Ram Navami: Nights and Days of the Long Knives
In a bigger, more barefaced declaration of intent, Ram Navami processions menaced their way yet again through Muslim localities during Ramzan
A cartoon circulating on WhatsApp groups and Twitter features a flustered Krishna pointing out ‘My temple is that way’, to which pat comes the reply from flag-waving devotees racing in the opposite direction, ‘May be. But we’ll get paid if we head to the mosque.’ Jokes in similar vein have been doing the rounds on social media.
Their punchline being that these days devout Hindus seem to be making a beeline to mosques to celebrate Hindu festivals. What’s not funny is the context of these shares—the violence that marred Ram Navami celebrations in several states this year, leaving 14 people dead and hundreds injured.
While the West Bengal police arrested a ‘BJP worker’ for flaunting a firearm in a Ram Navami procession in Howrah, an obscure outfit by the name ‘Hindu Front for Justice’ filed a petition in the Supreme Court in the ongoing hate-speech case, and claimed that Muslims were targeting the processions.
A section of the Muslim community, the petition claimed, ‘do not like’ Hindus celebrating their festivals, and urged the court to direct states to take action against ‘stone pelters’ and recover compensation from them for the damages.

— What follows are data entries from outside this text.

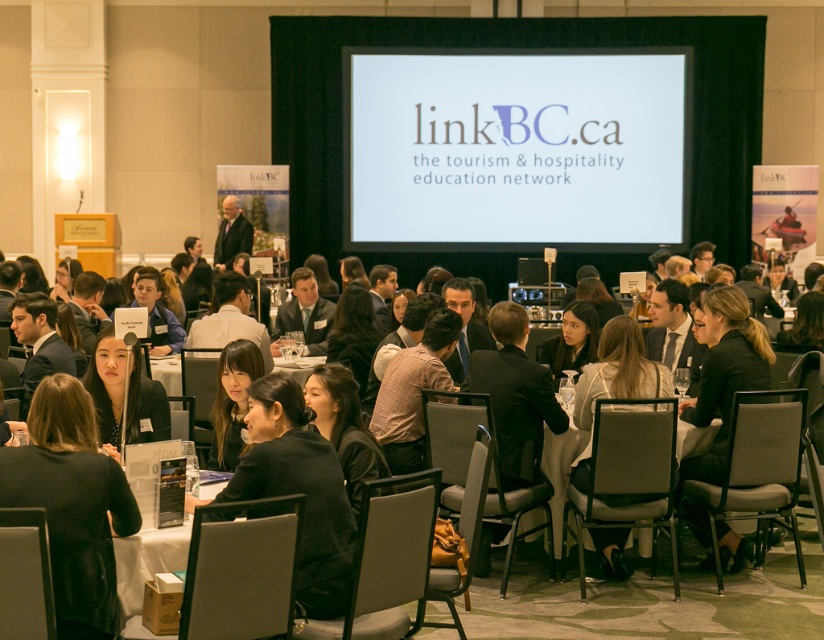 Between point (241, 468) and point (160, 550), which one is positioned in front?

Point (241, 468) is more forward.

Is point (244, 483) closer to camera compared to point (204, 486)?

That is True.

Which is in front, point (347, 544) or point (134, 588)?

Point (134, 588) is in front.

Locate an element on the screen. black fabric jacket at center is located at coordinates (298, 490).

Does matte black hair at center have a smaller size compared to white plastic chair at lower center?

No.

Between matte black hair at center and white plastic chair at lower center, which one has more height?

white plastic chair at lower center

Between point (103, 356) and point (559, 451), which one is positioned in front?

Point (103, 356) is in front.

Where is `matte black hair at center`? matte black hair at center is located at coordinates (106, 387).

Is black leather jacket at lower right bigger than white plastic chair at lower center?

Yes, black leather jacket at lower right is bigger than white plastic chair at lower center.

Who is more distant from viewer, (724, 529) or (541, 464)?

Point (724, 529)

Find the location of a particular element. The width and height of the screenshot is (824, 640). black leather jacket at lower right is located at coordinates (724, 374). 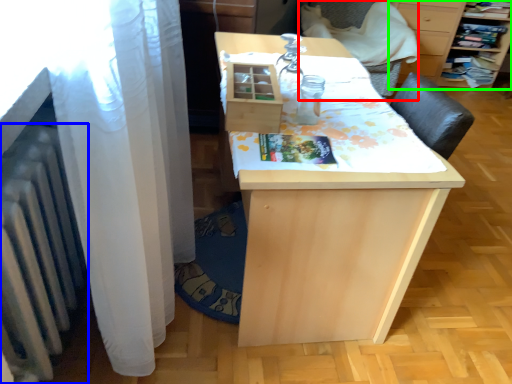 Question: Estimate the real-world distances between objects in this image. Which object is closer to armchair (highlighted by a red box), radiator (highlighted by a blue box) or furniture (highlighted by a green box)?

Choices:
 (A) radiator
 (B) furniture

Answer: (B) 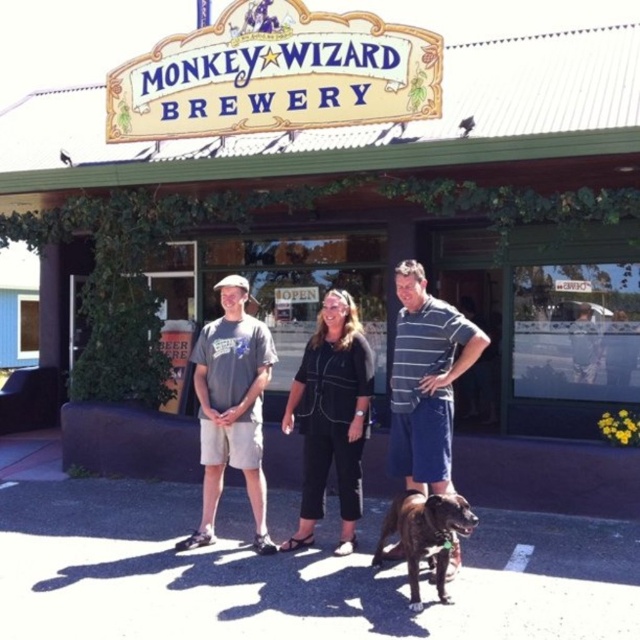 Does striped cotton shirt at center have a smaller size compared to brown brindle dog at center?

No.

Between point (449, 486) and point (460, 509), which one is positioned behind?

Point (449, 486)

In order to click on striped cotton shirt at center in this screenshot , I will do `click(426, 380)`.

Does gray cotton t-shirt at center appear under brown brindle dog at center?

No, gray cotton t-shirt at center is not below brown brindle dog at center.

Measure the distance between point (198, 390) and camera.

5.15 meters

You are a GUI agent. You are given a task and a screenshot of the screen. Output one action in this format:
    pyautogui.click(x=<x>, y=<y>)
    Task: Click on the gray cotton t-shirt at center
    
    Given the screenshot: What is the action you would take?
    pyautogui.click(x=230, y=406)

Locate an element on the screen. The height and width of the screenshot is (640, 640). gray cotton t-shirt at center is located at coordinates (230, 406).

Is dark gray cotton shirt at center shorter than black cotton pants at center?

Indeed, dark gray cotton shirt at center has a lesser height compared to black cotton pants at center.

Is dark gray cotton shirt at center closer to camera compared to black cotton pants at center?

Yes, dark gray cotton shirt at center is in front of black cotton pants at center.

Locate an element on the screen. The image size is (640, 640). dark gray cotton shirt at center is located at coordinates (426, 380). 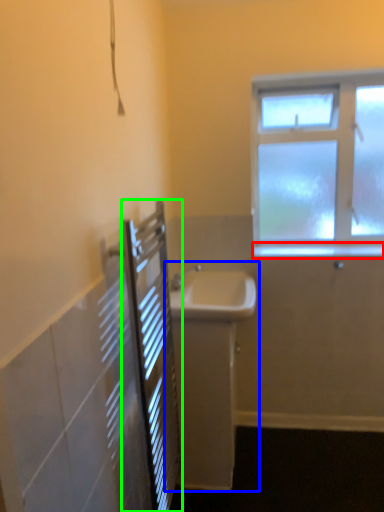 Question: Which is farther away from window sill (highlighted by a red box)? sink (highlighted by a blue box) or screen door (highlighted by a green box)?

Choices:
 (A) sink
 (B) screen door

Answer: (B) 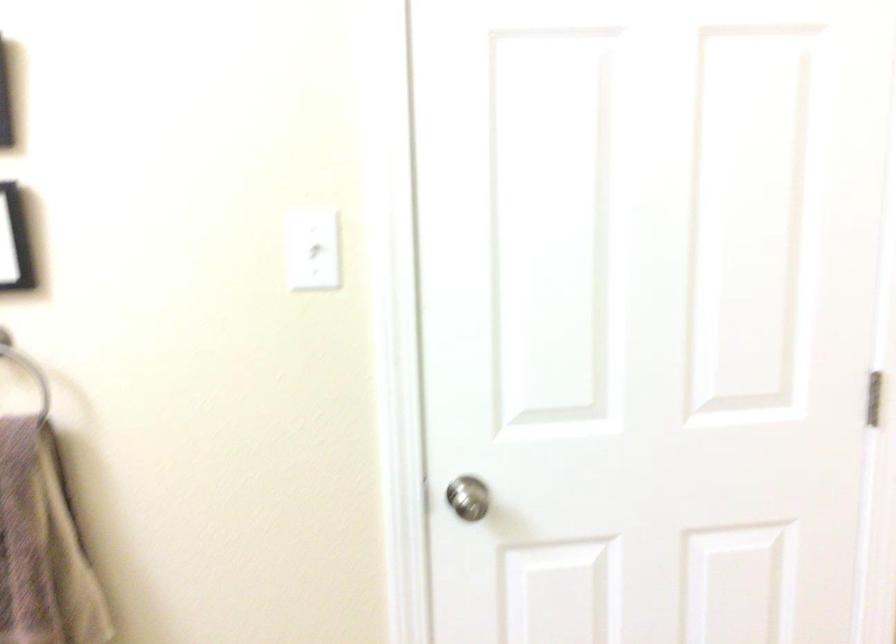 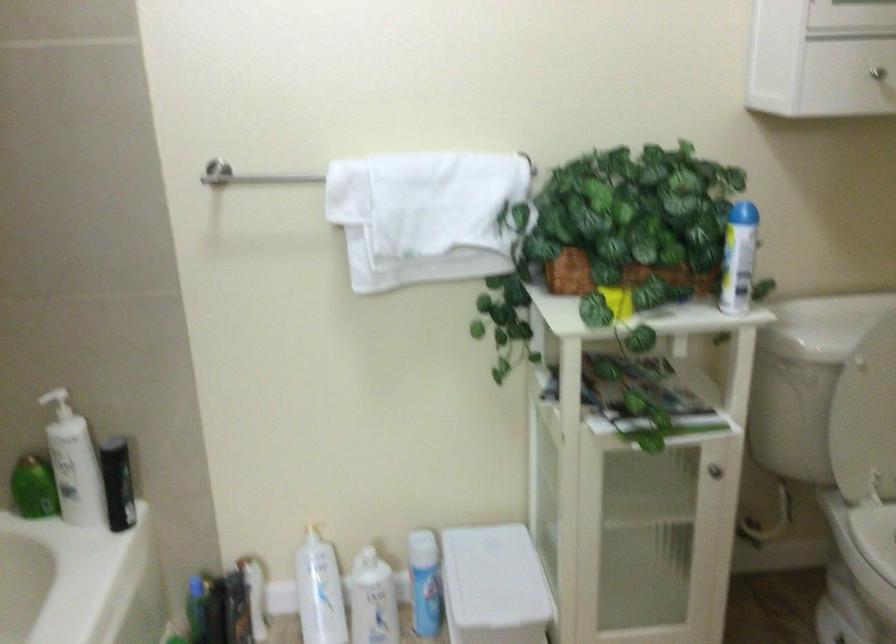 Question: The camera is either moving clockwise (left) or counter-clockwise (right) around the object. The first image is from the beginning of the video and the second image is from the end. Is the camera moving left or right when shooting the video?

Choices:
 (A) Left
 (B) Right

Answer: (A) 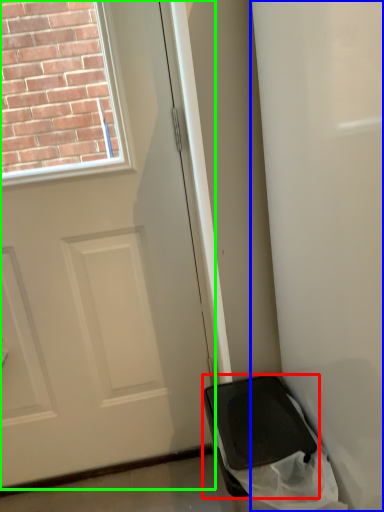 Question: Which object is the closest to the furniture (highlighted by a red box)? Choose among these: screen door (highlighted by a blue box) or door (highlighted by a green box).

Choices:
 (A) screen door
 (B) door

Answer: (A) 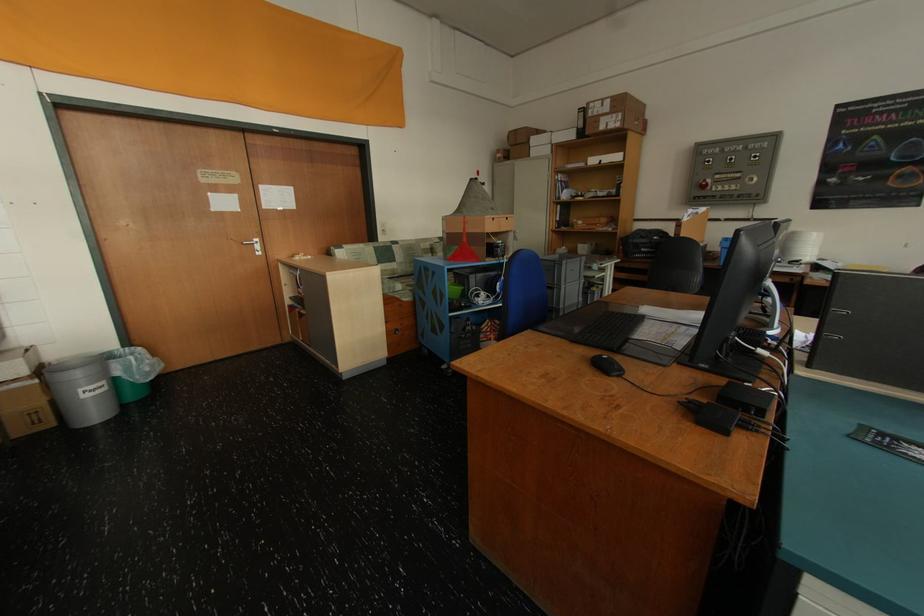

While the Hindu Right expressed outrage at the perceived inability of Hindus to peacefully celebrate religious festivals, the BJP’s IT Cell chief Amit Malviya worked overtime to spread the narrative that Muslims were behind attacks on the processions.
Reports confirmed, however, that violence in most states occurred when Ram Navami processions passed through Muslim dominated areas. The processions invariably stopped in front of mosques and raised abusive and provocative slogans, in the presence of police.
Offensive songs targeting Muslims played on loudspeakers and young men with swords and tridents danced, jeered, made obscene gestures and hurled gulal at the mosques.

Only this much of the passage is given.